Autobiography of Samuel S. Hildebrand, Edited by Kirby Ross
reviewed by Deb Houdek Rule for Civil War St. Louis
“Hooray for Hildebrand,” the bandits at the Ste. Genevieve robbery (presumably the ultimately famous James-Younger gang) shouted as they rode out of town. That piece of history as much as anything secured Sam Hildebrand’s place in memory. If an outlaw would say “Hooray for Hildebrand” in 1873, I would say “Hooray for Kirby Ross” today for bringing the Autobiography of Samuel S. Hildebrand back from obscurity, and working it into a splendid new, and eminently useful, form.
Sam Hildebrand came to fame—or infamy—during the bloody struggle for Missouri during the Civil War. He went from being a farmer raising a large family in south-eastern Missouri to becoming one of the most renowned of the Confederate bushwhackers. Hildebrand was sometimes compared to Rob Roy, sometimes vilified as a bloody murderer. He is a rare figure for many reasons, not the least of which is Hildebrand published an autobiography of his exploits.

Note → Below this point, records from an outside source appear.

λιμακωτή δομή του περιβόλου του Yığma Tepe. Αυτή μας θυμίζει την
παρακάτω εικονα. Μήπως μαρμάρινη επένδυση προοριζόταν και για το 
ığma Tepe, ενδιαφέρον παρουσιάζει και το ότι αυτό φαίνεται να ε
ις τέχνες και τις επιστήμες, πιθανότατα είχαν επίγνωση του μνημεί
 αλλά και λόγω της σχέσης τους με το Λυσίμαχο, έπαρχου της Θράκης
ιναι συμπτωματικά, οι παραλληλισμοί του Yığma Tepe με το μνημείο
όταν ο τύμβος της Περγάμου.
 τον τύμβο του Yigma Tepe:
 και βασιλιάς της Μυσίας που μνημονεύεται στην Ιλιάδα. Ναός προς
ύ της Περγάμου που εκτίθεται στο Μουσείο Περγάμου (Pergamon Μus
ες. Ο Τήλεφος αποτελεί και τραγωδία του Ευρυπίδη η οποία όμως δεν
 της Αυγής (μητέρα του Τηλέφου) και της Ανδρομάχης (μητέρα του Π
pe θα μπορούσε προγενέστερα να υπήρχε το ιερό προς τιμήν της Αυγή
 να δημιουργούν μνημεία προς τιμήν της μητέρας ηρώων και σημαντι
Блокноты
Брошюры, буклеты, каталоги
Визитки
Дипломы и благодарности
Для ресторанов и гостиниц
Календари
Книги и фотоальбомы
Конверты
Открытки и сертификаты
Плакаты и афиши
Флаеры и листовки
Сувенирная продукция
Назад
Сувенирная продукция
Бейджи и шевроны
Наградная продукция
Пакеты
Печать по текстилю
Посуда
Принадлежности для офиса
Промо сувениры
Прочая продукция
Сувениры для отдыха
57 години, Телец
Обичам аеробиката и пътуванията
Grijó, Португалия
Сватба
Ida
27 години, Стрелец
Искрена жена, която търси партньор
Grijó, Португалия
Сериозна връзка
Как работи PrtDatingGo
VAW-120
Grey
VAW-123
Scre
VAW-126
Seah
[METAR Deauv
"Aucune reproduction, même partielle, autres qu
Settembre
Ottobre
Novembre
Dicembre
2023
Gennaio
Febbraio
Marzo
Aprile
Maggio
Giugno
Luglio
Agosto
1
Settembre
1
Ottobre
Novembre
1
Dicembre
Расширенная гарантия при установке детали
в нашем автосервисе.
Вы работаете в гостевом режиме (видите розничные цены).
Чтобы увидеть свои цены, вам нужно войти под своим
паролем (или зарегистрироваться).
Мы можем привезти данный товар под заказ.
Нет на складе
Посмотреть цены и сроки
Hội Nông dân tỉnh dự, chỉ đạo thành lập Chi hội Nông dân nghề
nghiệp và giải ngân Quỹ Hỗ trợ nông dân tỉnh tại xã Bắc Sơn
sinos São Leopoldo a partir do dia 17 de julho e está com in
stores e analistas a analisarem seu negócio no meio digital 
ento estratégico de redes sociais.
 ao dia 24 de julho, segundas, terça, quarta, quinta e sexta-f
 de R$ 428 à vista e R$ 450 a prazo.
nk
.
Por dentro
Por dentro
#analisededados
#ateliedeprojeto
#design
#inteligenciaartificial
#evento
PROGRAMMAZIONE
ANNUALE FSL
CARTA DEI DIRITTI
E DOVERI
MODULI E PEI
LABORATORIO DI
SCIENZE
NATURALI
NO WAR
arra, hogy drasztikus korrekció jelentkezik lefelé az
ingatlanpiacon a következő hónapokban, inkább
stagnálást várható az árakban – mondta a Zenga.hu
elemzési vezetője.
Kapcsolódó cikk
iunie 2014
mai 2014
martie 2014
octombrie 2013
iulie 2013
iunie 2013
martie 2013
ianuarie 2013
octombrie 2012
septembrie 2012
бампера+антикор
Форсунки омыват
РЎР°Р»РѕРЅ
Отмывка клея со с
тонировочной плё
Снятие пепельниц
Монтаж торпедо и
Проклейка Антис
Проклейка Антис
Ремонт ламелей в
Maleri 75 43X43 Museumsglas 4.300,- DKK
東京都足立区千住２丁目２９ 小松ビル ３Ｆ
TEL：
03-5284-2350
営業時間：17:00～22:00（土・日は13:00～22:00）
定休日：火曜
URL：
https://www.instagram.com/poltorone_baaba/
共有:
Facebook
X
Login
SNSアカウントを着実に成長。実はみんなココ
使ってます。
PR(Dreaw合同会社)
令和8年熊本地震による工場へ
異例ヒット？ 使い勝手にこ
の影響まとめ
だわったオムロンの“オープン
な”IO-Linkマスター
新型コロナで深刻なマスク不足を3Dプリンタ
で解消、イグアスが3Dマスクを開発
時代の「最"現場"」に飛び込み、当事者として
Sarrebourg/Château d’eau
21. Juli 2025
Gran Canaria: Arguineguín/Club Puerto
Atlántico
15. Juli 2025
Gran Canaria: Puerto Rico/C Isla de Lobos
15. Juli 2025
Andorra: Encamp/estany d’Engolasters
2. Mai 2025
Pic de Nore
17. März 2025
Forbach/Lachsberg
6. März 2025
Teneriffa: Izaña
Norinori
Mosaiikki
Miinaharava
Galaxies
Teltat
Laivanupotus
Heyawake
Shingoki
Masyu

Written in 1870, the illiterate Hildebrand dictated his story to two journalists. Shortly after its publication, Hildebrand was shot and killed, dying as violently as he had lived. His autobiography went from a brief surge of interest to fade into almost complete obscurity. For myself, I know how rare and difficult to obtain the Hildebrand account was. The nearest copy I could find was in a special collections over one hundred miles away. At that, even once acquired the 1870 edition of Sam Hildebrand’s autobiography would be at best an interesting historical novelty.
Here lies the great virtue of this edition of the Autobiography of Samuel S. Hildebrand as edited by Kirby Ross—over one-third of this volume consists of Kirby Ross’s notations about the historical truth of Hildebrand’s words. The research and notes are nothing short of excellent. Far from being an historical novelty, the Autobiography of Samuel S. Hildebrand is now a valuable addition to the history of the war in Missouri, in particular of the convoluted guerrilla warfare. No library of the Civil War in the Trans-Mississippi can now be considered complete without this volume.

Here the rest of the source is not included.